▶ [EXERCISE DESCRIPTION]:
Repeat all the data that appears below, keeping it exact.

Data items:

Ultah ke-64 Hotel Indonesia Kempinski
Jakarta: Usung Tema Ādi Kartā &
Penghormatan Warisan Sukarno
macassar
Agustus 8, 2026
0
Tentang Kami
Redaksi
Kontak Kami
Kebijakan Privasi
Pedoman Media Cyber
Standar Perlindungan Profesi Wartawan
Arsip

▶ [EXERCISE RESULT]:
Ultah ke-64 Hotel Indonesia Kempinski
Jakarta: Usung Tema Ādi Kartā &
Penghormatan Warisan Sukarno
macassar
Agustus 8, 2026
0
Tentang Kami
Redaksi
Kontak Kami
Kebijakan Privasi
Pedoman Media Cyber
Standar Perlindungan Profesi Wartawan
Arsip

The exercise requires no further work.